Другая идея, которую я в это время продвигал, была навеяна притчей о восточном мудреце, которого шах готов был озолотить за то, что он обучил его игре в шахматы. Но мудрец попросил шаха дать ему награду зерном, положив за первую клетку шахматного поля всего одно зернышко и удваивая их число за каждую следующую. В это время я как раз изучал двоичные коды. Я не поленился возвести двойку в шестьдесят четвертую степень и, получив число с огромным количеством нулей, возликовал: штрих кодом из небольшого числа нулей и единиц можно обозначить все производимые в мире товары. Я вознамерился осчастливить человечество, но не знал с чего начать. Как-то сам собой мой выбор пал на железную дорогу. Я отправился на одну из подмосковных сортировочных станций и сделал попытку разобраться, откуда железнодорожники знают, куда какой вагон отправлять. Начал со сцепщика.
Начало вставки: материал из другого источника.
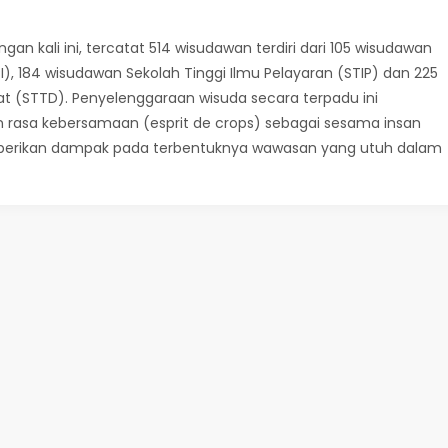
an kali ini, tercatat 514 wisudawan terdiri dari 105 wisudawan
), 184 wisudawan Sekolah Tinggi Ilmu Pelayaran (STIP) dan 225
at (STTD). Penyelenggaraan wisuda secara terpadu ini
rasa kebersamaan (esprit de crops) sebagai sesama insan
berikan dampak pada terbentuknya wawasan yang utuh dalam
Тот в доступной любому россиянину форме разъяснил мне свои функ- ции и отправил к мастеру. Мастер направил меня к начальнику участка. Так, двигаясь по цепочке, я добрался до самого начальника станции. Он принял меня в роскошном кабинете, украшенном портретами Маркса, Энгельса и Ленина. Кроме грохота поездов и гудков локомотивов, ничто более не напоминало о принадлежности его хозяина к железнодорожному ведомству. Он выслушал мои соображения по автоматизации сортировки вагонов и разразился длинной речью, суть которой сводилась к следующему. Выполняя решения очередного съезда Партии, его станция неуклонно повышает производительность труда и делает это в строгом соответст- вии с инструкциями, спускаемыми сверху – из министерства, а то и выше – из самого ЦК КПСС. В этих инструкциях нет ни слова об автоматизации сортировки вагонов. Вот когда будет, так они в тот же день приступят к исполнению новых указаний. А так – ни-ни. Я поблагодарил начальника за потраченное на меня время и сказал, что на следующей неделе обязательно зайду в ЦК и поговорю с кем надо. Что он при этом подумал, не знаю, но мне на самом деле стало ясно, что внедрение подобных вещей в нашей стране возможно только сверху. Захотел Хрущев, и кукурузу начали выращивать чуть ли не в Заполярье. Захочет министр что-либо внедрить в своем ведомстве – нет вопроса. А вот инициатива снизу должна сначала овладеть умами начальников.